A woman who was dubbed “Trunk Lady” after being found dead in the Florida woods on Halloween night more than 50 years ago was finally identified this week as an Arizona mother of five.

Sylvia June Atherton was confirmed to be the woman whose strangled corpse was discovered inside a black steamer trunk dumped in the woods behind a restaurant 53 years ago, according to the St. Petersburg Police .

Atherton was found partially clothed and wrapped in a large plastic bag with blows to her head on Oct. 31, 1969.

Investigators were unable to determine who the woman was at the time and the unsolved murder became one of the city’s oldest and infamous cold cases.

Atherton, who was strangled with a Bolo tie, was 41 years old when she was killed. Her body was buried in a grave marked “Jane Doe” before it was exhumed in 2010.

St. Petersburg Police Assistant Chief Michael Kovacsev said during a press conference two juveniles witnessed two men place the trunk in the woods before leaving. There were no ties between Atherton and the Florida city, he said.
Sylvia Atherton, right, and her daughter Donna are seen in an undated photo released by the St. Petersburg Police Department in Florida.
St.
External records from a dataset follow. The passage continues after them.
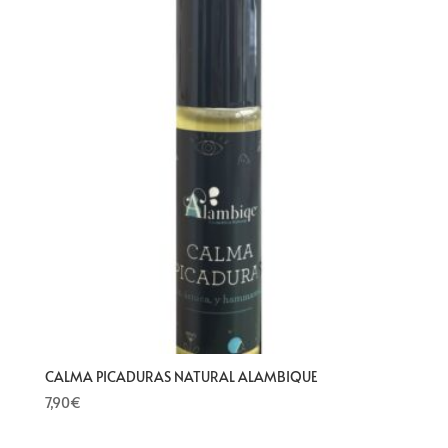
CALMA PICADURAS NATURAL ALAMBIQUE
7,90
€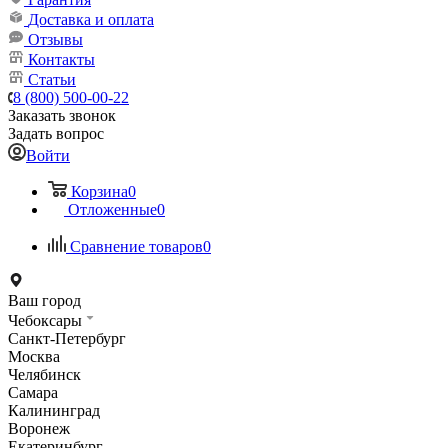
Доставка и оплата
Отзывы
Контакты
Статьи
8 (800) 500-00-22
Заказать звонок
Задать вопрос
Войти
Корзина
0
Отложенные
0
Сравнение товаров
0
Ваш город
Чебоксары
Санкт-Петербург
Москва
Челябинск
Самара
Калининград
Воронеж
Екатеринбург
Petersburg Police Department

One of the victim’s daughters, Syllen Gates, said she was shocked when police alerted her about the case and never heard of the “Trunk Lady” before then.

“We had no idea what happened to her,” she said during a Tuesday news conference streamed by Tampa Bay 10 , adding. “It’s a relief, a sad relief.”
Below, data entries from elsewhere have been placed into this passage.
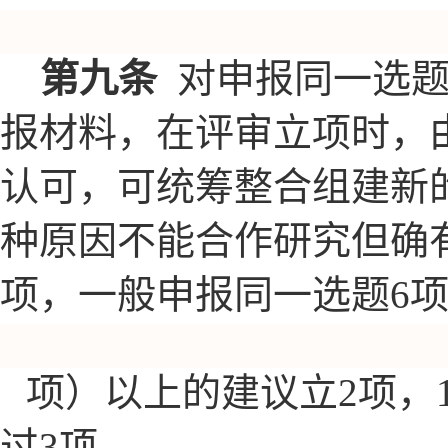
第九条
对申报同一选
报材料，在评审立项时，
认可，可统筹整合组建新
种原因不能合作研究但确
项，一般申报同一选题6项
项）以上的建议立2项，
过3
项。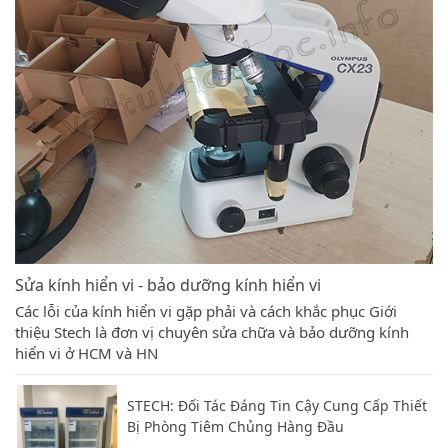
Sửa kính hiển vi - bảo dưỡng kính hiển vi
Các lỗi của kính hiển vi gặp phải và cách khắc phục Giới
thiệu Stech là đơn vị chuyên sửa chữa và bảo dưỡng kính
hiển vi ở HCM và HN
STECH: Đối Tác Đáng Tin Cậy Cung Cấp Thiết
Bị Phòng Tiêm Chủng Hàng Đầu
Police said Gates told them Atherton left Tucson, Arizona for Chicago with her husband Stuart Brown, her five-year-old daughter Kimberly Anne Brown, adult son Gary Sullivan, and adult daughter Donna and her husband David Lindhurst a few years before her death.

Syllen, who was 9 when her mother disappeared, stayed behind with her and her 11-year-old brother and their father. Ex-husband Gary Sullivan later rejoined them, police said.
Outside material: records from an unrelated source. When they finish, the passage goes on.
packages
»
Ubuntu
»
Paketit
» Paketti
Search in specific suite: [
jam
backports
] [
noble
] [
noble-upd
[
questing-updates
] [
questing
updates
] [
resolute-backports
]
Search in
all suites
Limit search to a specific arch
Police sent the victim’s hair and skin taken during the original autopsy to Othram Labs in Texas for advanced DNA testing that helped determine Atherton was the slain woman.
Trunk found in wooded area, October 31, 1969, is seen in a photo released by the St. Petersburg Police Department.
St. Petersburg Police Department

Over the last five decades, police tried multiple times to pinpoint the woman’s identity through teeth and bone samples, but both were too degraded.

Brown, the victim’s husband, died in 1999 in Las Vegas, police said. There was no mention of his wife in any bankruptcy records. She was also never reported missing, police said.

The trunk was also the property of Atherton’s family, Kovasev said.

“You can see there are some inferences there that we kind of have to fill in the gap,” he said.

The two daughters who were with Atherton in Chicago have yet to be located, but police are seeking them out because they said the two might have more information about their mother’s death.

“We’d like the case to be solved, we’d like to find out who did this,” Gates said. “Also to find my sisters … we’re concerned about what happened to them.”